Assignment —
Output the data that follows exactly, line for line.
+++ The data +++
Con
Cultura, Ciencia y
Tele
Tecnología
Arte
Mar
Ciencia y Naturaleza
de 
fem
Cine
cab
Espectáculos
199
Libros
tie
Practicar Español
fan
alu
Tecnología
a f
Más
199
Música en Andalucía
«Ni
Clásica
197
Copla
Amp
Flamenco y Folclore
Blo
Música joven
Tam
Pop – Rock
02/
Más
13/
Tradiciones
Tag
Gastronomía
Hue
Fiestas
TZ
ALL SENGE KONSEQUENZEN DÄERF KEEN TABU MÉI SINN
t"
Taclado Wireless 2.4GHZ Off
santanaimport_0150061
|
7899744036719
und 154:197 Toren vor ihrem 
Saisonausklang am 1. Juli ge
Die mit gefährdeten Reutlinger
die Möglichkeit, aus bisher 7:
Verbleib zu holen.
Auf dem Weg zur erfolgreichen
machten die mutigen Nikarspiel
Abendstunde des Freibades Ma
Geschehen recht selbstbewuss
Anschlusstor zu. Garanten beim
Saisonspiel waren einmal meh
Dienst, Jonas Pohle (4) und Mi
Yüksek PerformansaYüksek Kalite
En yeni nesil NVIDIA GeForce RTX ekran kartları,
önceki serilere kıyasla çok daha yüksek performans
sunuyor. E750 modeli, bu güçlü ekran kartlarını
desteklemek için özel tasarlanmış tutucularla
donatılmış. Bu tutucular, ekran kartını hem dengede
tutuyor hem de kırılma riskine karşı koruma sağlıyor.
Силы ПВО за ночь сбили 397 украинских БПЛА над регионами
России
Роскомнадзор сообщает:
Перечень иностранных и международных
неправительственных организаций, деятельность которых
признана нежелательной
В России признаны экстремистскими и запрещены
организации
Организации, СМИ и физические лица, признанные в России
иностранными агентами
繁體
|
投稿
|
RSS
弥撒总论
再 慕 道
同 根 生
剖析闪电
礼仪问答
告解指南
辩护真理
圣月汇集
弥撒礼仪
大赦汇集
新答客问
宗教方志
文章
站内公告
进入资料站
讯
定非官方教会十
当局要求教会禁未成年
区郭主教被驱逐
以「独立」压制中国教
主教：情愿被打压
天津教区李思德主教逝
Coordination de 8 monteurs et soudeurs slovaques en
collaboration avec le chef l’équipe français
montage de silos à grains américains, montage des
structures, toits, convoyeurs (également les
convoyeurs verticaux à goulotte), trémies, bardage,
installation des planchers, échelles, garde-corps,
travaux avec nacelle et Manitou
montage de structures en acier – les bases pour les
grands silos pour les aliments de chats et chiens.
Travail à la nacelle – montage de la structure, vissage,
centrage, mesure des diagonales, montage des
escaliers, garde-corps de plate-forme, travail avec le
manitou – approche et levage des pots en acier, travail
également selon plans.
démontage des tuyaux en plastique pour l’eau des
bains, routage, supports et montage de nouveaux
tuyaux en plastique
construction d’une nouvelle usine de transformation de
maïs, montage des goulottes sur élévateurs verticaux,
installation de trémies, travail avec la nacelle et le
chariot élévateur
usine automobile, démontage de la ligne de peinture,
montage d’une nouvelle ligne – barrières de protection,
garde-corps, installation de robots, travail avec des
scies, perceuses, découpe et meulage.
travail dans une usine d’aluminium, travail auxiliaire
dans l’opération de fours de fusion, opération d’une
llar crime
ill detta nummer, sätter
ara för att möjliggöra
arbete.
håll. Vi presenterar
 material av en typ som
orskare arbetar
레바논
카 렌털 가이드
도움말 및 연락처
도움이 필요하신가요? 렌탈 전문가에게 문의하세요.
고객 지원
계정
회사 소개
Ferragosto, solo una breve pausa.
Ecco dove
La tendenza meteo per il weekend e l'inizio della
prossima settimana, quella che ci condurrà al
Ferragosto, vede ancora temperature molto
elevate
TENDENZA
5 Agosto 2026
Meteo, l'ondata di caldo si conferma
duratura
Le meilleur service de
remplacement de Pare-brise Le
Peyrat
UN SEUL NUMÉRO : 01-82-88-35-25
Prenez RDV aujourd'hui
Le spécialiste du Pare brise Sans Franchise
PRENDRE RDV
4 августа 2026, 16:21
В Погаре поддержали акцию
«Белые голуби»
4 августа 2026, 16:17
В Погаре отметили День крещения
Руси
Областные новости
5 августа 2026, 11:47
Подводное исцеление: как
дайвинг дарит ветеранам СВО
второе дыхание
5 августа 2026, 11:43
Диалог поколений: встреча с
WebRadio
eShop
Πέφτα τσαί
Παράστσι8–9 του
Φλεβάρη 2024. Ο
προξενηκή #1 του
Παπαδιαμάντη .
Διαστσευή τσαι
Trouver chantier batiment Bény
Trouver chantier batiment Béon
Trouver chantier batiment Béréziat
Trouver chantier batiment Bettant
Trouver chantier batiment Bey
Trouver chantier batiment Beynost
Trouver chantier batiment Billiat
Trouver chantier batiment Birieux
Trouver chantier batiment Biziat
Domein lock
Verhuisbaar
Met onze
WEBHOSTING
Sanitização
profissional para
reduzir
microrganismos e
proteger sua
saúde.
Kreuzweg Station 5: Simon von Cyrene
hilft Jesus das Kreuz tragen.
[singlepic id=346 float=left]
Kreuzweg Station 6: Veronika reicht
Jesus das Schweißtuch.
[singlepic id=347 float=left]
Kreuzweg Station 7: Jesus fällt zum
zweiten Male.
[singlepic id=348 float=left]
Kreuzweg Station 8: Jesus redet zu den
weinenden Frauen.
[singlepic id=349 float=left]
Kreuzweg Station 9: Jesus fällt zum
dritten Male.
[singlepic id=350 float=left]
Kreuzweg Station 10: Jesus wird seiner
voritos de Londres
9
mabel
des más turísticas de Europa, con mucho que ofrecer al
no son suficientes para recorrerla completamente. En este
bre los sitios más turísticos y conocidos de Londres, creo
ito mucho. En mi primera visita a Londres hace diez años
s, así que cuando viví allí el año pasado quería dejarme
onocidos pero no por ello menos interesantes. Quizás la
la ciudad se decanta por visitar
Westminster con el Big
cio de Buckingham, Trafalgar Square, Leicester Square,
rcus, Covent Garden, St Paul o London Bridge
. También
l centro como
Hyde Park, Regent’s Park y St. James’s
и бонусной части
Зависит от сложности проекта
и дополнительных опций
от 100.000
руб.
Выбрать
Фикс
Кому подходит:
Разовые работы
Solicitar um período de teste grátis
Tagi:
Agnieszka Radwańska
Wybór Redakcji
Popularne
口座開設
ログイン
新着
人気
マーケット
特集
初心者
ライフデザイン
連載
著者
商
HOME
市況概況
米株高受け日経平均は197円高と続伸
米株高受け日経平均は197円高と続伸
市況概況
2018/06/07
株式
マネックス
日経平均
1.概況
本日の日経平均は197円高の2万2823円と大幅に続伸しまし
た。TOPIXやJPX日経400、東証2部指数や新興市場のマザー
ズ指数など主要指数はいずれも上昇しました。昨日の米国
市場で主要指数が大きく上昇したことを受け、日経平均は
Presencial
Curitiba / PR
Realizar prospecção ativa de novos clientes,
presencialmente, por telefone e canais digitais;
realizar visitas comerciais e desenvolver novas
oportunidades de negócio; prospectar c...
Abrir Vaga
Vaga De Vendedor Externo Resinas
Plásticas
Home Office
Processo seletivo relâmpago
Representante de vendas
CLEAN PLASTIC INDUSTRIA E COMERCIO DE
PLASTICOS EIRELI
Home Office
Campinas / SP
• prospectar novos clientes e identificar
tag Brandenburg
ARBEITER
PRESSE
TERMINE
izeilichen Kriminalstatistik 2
+++
Expected answer —
Con
Cultura, Ciencia y
Tele
Tecnología
Arte
Mar
Ciencia y Naturaleza
de 
fem
Cine
cab
Espectáculos
199
Libros
tie
Practicar Español
fan
alu
Tecnología
a f
Más
199
Música en Andalucía
«Ni
Clásica
197
Copla
Amp
Flamenco y Folclore
Blo
Música joven
Tam
Pop – Rock
02/
Más
13/
Tradiciones
Tag
Gastronomía
Hue
Fiestas
TZ
ALL SENGE KONSEQUENZEN DÄERF KEEN TABU MÉI SINN
t"
Taclado Wireless 2.4GHZ Off
santanaimport_0150061
|
7899744036719
und 154:197 Toren vor ihrem 
Saisonausklang am 1. Juli ge
Die mit gefährdeten Reutlinger
die Möglichkeit, aus bisher 7:
Verbleib zu holen.
Auf dem Weg zur erfolgreichen
machten die mutigen Nikarspiel
Abendstunde des Freibades Ma
Geschehen recht selbstbewuss
Anschlusstor zu. Garanten beim
Saisonspiel waren einmal meh
Dienst, Jonas Pohle (4) und Mi
Yüksek PerformansaYüksek Kalite
En yeni nesil NVIDIA GeForce RTX ekran kartları,
önceki serilere kıyasla çok daha yüksek performans
sunuyor. E750 modeli, bu güçlü ekran kartlarını
desteklemek için özel tasarlanmış tutucularla
donatılmış. Bu tutucular, ekran kartını hem dengede
tutuyor hem de kırılma riskine karşı koruma sağlıyor.
Силы ПВО за ночь сбили 397 украинских БПЛА над регионами
России
Роскомнадзор сообщает:
Перечень иностранных и международных
неправительственных организаций, деятельность которых
признана нежелательной
В России признаны экстремистскими и запрещены
организации
Организации, СМИ и физические лица, признанные в России
иностранными агентами
繁體
|
投稿
|
RSS
弥撒总论
再 慕 道
同 根 生
剖析闪电
礼仪问答
告解指南
辩护真理
圣月汇集
弥撒礼仪
大赦汇集
新答客问
宗教方志
文章
站内公告
进入资料站
讯
定非官方教会十
当局要求教会禁未成年
区郭主教被驱逐
以「独立」压制中国教
主教：情愿被打压
天津教区李思德主教逝
Coordination de 8 monteurs et soudeurs slovaques en
collaboration avec le chef l’équipe français
montage de silos à grains américains, montage des
structures, toits, convoyeurs (également les
convoyeurs verticaux à goulotte), trémies, bardage,
installation des planchers, échelles, garde-corps,
travaux avec nacelle et Manitou
montage de structures en acier – les bases pour les
grands silos pour les aliments de chats et chiens.
Travail à la nacelle – montage de la structure, vissage,
centrage, mesure des diagonales, montage des
escaliers, garde-corps de plate-forme, travail avec le
manitou – approche et levage des pots en acier, travail
également selon plans.
démontage des tuyaux en plastique pour l’eau des
bains, routage, supports et montage de nouveaux
tuyaux en plastique
construction d’une nouvelle usine de transformation de
maïs, montage des goulottes sur élévateurs verticaux,
installation de trémies, travail avec la nacelle et le
chariot élévateur
usine automobile, démontage de la ligne de peinture,
montage d’une nouvelle ligne – barrières de protection,
garde-corps, installation de robots, travail avec des
scies, perceuses, découpe et meulage.
travail dans une usine d’aluminium, travail auxiliaire
dans l’opération de fours de fusion, opération d’une
llar crime
ill detta nummer, sätter
ara för att möjliggöra
arbete.
håll. Vi presenterar
 material av en typ som
orskare arbetar
레바논
카 렌털 가이드
도움말 및 연락처
도움이 필요하신가요? 렌탈 전문가에게 문의하세요.
고객 지원
계정
회사 소개
Ferragosto, solo una breve pausa.
Ecco dove
La tendenza meteo per il weekend e l'inizio della
prossima settimana, quella che ci condurrà al
Ferragosto, vede ancora temperature molto
elevate
TENDENZA
5 Agosto 2026
Meteo, l'ondata di caldo si conferma
duratura
Le meilleur service de
remplacement de Pare-brise Le
Peyrat
UN SEUL NUMÉRO : 01-82-88-35-25
Prenez RDV aujourd'hui
Le spécialiste du Pare brise Sans Franchise
PRENDRE RDV
4 августа 2026, 16:21
В Погаре поддержали акцию
«Белые голуби»
4 августа 2026, 16:17
В Погаре отметили День крещения
Руси
Областные новости
5 августа 2026, 11:47
Подводное исцеление: как
дайвинг дарит ветеранам СВО
второе дыхание
5 августа 2026, 11:43
Диалог поколений: встреча с
WebRadio
eShop
Πέφτα τσαί
Παράστσι8–9 του
Φλεβάρη 2024. Ο
προξενηκή #1 του
Παπαδιαμάντη .
Διαστσευή τσαι
Trouver chantier batiment Bény
Trouver chantier batiment Béon
Trouver chantier batiment Béréziat
Trouver chantier batiment Bettant
Trouver chantier batiment Bey
Trouver chantier batiment Beynost
Trouver chantier batiment Billiat
Trouver chantier batiment Birieux
Trouver chantier batiment Biziat
Domein lock
Verhuisbaar
Met onze
WEBHOSTING
Sanitização
profissional para
reduzir
microrganismos e
proteger sua
saúde.
Kreuzweg Station 5: Simon von Cyrene
hilft Jesus das Kreuz tragen.
[singlepic id=346 float=left]
Kreuzweg Station 6: Veronika reicht
Jesus das Schweißtuch.
[singlepic id=347 float=left]
Kreuzweg Station 7: Jesus fällt zum
zweiten Male.
[singlepic id=348 float=left]
Kreuzweg Station 8: Jesus redet zu den
weinenden Frauen.
[singlepic id=349 float=left]
Kreuzweg Station 9: Jesus fällt zum
dritten Male.
[singlepic id=350 float=left]
Kreuzweg Station 10: Jesus wird seiner
voritos de Londres
9
mabel
des más turísticas de Europa, con mucho que ofrecer al
no son suficientes para recorrerla completamente. En este
bre los sitios más turísticos y conocidos de Londres, creo
ito mucho. En mi primera visita a Londres hace diez años
s, así que cuando viví allí el año pasado quería dejarme
onocidos pero no por ello menos interesantes. Quizás la
la ciudad se decanta por visitar
Westminster con el Big
cio de Buckingham, Trafalgar Square, Leicester Square,
rcus, Covent Garden, St Paul o London Bridge
. También
l centro como
Hyde Park, Regent’s Park y St. James’s
и бонусной части
Зависит от сложности проекта
и дополнительных опций
от 100.000
руб.
Выбрать
Фикс
Кому подходит:
Разовые работы
Solicitar um período de teste grátis
Tagi:
Agnieszka Radwańska
Wybór Redakcji
Popularne
口座開設
ログイン
新着
人気
マーケット
特集
初心者
ライフデザイン
連載
著者
商
HOME
市況概況
米株高受け日経平均は197円高と続伸
米株高受け日経平均は197円高と続伸
市況概況
2018/06/07
株式
マネックス
日経平均
1.概況
本日の日経平均は197円高の2万2823円と大幅に続伸しまし
た。TOPIXやJPX日経400、東証2部指数や新興市場のマザー
ズ指数など主要指数はいずれも上昇しました。昨日の米国
市場で主要指数が大きく上昇したことを受け、日経平均は
Presencial
Curitiba / PR
Realizar prospecção ativa de novos clientes,
presencialmente, por telefone e canais digitais;
realizar visitas comerciais e desenvolver novas
oportunidades de negócio; prospectar c...
Abrir Vaga
Vaga De Vendedor Externo Resinas
Plásticas
Home Office
Processo seletivo relâmpago
Representante de vendas
CLEAN PLASTIC INDUSTRIA E COMERCIO DE
PLASTICOS EIRELI
Home Office
Campinas / SP
• prospectar novos clientes e identificar
tag Brandenburg
ARBEITER
PRESSE
TERMINE
izeilichen Kriminalstatistik 2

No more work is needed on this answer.